Lun’Kat was still high in the air, superior, dueling flames with a bird-like creature made out of pure flames.
A Phoenix. Ho-O.
Yurok was continuing to emit gas, tendrils of the noxious poison reaching out like hands to grasp Lun’Kat, who casually ignited it with normal flames. As “normal” as dragonfire was anyways. The flames roared down the poisoned spores, back to Yurok, causing explosions the entire way down.
Ashen spears rained from the Phoenix, magical missiles fired from the Unicorn, surrounded by mandalas, green Lightning arced from Galeru, and icy missiles descended with alarming regularity from the sky, striking indiscriminately.
Lun’Kat shrugged off nearly every attack, elements sliding off her shimmering black scales, roaring dominance. Flames roared and consumed as far as my eyes could see, from the walls in the north to beyond the horizon in the south, heedless of the pouring rain and cold. A burning hellscape, brought to Pallos, choking and smothering with the thick smoke being poured into the atmosphere.
It was like the world had ended.
In the eye of the storm, in one of dozens of areas cleared out by the fight, a pyramid of sand rose. Taller and taller, until it was almost the size of one of the redwoods. Then it crumbled and collapsed, and a strange creature was revealed.
It was a gigantic turtle, but instead of a tail, there was a viper. Both heads were locked onto Lun’Kat. It was at least 40 meters tall, and significantly longer before the snake half came into play.
A Xuan Wu. Just as legendary as a phoenix, just as mythical as a dragon.
[*Ding!* You are in the presence of Guardian Hebai, The Mountain].

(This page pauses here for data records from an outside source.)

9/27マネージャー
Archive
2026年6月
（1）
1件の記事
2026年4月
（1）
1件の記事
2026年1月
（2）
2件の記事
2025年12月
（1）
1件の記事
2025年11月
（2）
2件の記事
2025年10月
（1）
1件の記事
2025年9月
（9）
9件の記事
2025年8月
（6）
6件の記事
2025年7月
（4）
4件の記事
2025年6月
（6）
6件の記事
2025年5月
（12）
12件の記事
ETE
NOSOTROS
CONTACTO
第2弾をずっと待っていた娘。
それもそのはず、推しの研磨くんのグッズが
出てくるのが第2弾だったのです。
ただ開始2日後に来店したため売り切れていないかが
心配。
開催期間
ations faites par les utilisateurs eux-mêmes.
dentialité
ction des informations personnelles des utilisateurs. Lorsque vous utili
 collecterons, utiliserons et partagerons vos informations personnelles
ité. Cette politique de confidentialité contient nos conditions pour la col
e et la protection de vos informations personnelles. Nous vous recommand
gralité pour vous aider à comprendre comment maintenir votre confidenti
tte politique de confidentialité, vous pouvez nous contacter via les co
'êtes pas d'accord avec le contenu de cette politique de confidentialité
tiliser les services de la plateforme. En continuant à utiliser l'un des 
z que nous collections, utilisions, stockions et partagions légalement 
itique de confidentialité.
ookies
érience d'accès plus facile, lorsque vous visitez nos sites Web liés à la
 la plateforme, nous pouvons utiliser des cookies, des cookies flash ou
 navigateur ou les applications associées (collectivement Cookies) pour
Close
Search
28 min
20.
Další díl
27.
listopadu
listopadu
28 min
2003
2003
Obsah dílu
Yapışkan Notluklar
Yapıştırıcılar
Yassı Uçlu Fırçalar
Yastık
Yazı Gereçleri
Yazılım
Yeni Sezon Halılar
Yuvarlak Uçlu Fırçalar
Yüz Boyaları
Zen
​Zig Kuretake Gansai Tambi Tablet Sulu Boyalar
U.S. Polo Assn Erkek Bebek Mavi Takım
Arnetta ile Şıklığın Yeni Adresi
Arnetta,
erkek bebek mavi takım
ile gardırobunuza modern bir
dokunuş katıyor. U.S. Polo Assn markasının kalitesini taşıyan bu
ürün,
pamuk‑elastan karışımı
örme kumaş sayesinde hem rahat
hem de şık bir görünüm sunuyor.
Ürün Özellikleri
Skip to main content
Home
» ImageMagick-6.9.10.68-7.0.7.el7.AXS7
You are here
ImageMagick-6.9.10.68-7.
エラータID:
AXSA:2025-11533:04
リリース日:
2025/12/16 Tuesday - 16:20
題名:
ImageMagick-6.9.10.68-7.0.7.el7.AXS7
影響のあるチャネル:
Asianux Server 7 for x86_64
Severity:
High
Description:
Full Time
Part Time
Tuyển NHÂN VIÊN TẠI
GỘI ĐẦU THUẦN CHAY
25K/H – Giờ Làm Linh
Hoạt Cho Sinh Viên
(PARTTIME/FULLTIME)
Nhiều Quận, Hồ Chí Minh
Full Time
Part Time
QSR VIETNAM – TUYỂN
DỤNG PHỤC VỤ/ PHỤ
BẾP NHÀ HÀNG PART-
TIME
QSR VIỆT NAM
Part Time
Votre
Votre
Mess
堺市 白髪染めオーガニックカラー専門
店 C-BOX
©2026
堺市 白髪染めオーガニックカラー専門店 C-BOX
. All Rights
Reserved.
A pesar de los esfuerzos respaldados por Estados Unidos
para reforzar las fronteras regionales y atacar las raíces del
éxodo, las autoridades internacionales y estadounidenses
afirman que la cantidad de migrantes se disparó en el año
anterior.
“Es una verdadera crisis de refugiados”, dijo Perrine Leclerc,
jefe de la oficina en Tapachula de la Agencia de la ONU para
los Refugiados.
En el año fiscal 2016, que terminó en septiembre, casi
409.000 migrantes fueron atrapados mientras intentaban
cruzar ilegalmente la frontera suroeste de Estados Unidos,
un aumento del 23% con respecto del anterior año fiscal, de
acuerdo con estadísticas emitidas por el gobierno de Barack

My hair rose around my head, as a pillar of Lightning, nearly as wide as a town, descended from the sky, directly onto Lun’Kat, blinding me.
Deafening me.
Without the ability to see or hear anything, and having been strongly reminded that I had no business there, I dropped down the shaft that Toke had made, only for local gravity to increase an insane amount.
I could only hope that the shaft led to safety, and that the rest of the dwarves had made it to safety.